── DATA IN THIS EXERCISE ──
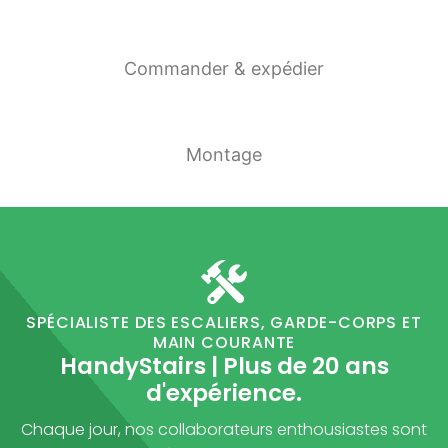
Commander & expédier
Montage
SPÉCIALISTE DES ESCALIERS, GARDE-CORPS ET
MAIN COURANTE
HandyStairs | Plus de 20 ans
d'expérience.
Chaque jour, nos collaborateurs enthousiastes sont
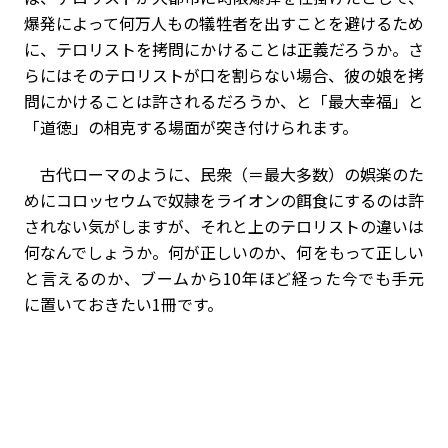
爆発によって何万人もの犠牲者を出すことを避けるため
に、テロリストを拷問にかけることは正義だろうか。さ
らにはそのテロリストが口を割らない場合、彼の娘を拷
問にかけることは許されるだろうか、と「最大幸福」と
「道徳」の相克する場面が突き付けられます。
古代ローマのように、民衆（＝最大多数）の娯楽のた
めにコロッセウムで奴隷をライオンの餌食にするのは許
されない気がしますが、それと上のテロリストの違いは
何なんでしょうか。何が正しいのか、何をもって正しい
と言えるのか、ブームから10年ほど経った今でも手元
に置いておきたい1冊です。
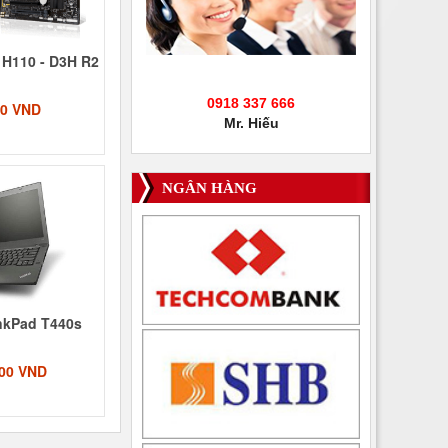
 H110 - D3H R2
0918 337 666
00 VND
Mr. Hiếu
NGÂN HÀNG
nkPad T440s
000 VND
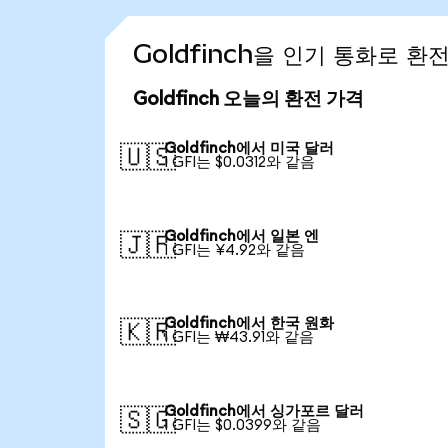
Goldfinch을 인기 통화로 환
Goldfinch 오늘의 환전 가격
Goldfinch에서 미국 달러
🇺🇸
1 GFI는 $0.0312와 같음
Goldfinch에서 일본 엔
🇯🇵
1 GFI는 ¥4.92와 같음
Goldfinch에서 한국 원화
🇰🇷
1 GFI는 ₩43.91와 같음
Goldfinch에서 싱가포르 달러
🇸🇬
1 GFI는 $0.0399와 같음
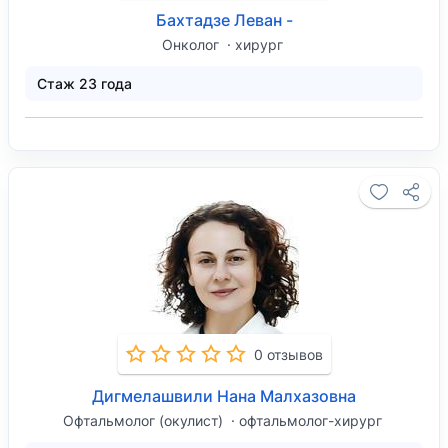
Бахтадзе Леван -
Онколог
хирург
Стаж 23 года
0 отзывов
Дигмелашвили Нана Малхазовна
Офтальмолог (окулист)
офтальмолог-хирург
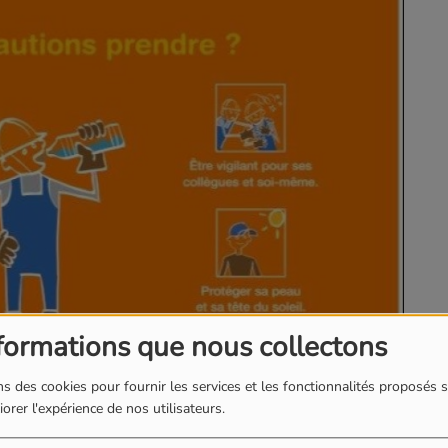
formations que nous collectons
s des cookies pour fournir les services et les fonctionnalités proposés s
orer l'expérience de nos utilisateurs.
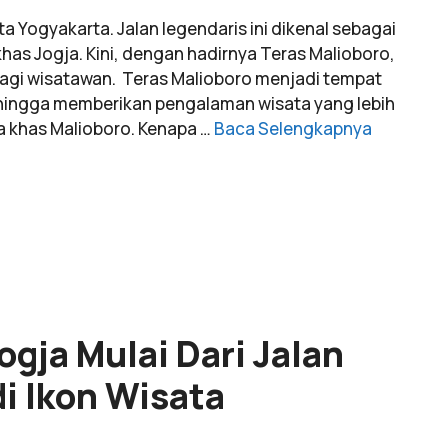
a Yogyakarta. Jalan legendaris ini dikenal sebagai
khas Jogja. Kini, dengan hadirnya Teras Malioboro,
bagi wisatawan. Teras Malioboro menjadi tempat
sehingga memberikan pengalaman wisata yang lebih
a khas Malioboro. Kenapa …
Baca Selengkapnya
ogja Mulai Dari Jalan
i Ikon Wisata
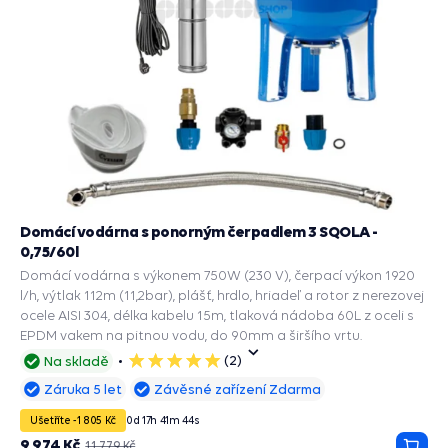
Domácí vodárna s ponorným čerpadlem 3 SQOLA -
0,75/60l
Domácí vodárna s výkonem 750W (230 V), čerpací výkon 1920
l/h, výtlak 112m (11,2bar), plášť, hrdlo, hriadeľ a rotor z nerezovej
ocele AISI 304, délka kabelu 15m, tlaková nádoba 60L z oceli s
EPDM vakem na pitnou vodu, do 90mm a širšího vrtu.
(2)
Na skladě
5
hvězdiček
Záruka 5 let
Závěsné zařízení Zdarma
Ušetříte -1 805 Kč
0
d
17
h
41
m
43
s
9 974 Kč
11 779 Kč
───
Pictures are to be omitted. The lines from the line holding "Baca Selengkapnya" through the closing line of the data above are to be set down exactly, and nothing more.

> _WRITTEN RESPONSE_
Baca Selengkapnya
ogja Mulai Dari Jalan
i Ikon Wisata
Domácí vodárna s ponorným čerpadlem 3 SQOLA -
0,75/60l
Domácí vodárna s výkonem 750W (230 V), čerpací výkon 1920
l/h, výtlak 112m (11,2bar), plášť, hrdlo, hriadeľ a rotor z nerezovej
ocele AISI 304, délka kabelu 15m, tlaková nádoba 60L z oceli s
EPDM vakem na pitnou vodu, do 90mm a širšího vrtu.
(2)
Na skladě
5
hvězdiček
Záruka 5 let
Závěsné zařízení Zdarma
Ušetříte -1 805 Kč
0
d
17
h
41
m
43
s
9 974 Kč
11 779 Kč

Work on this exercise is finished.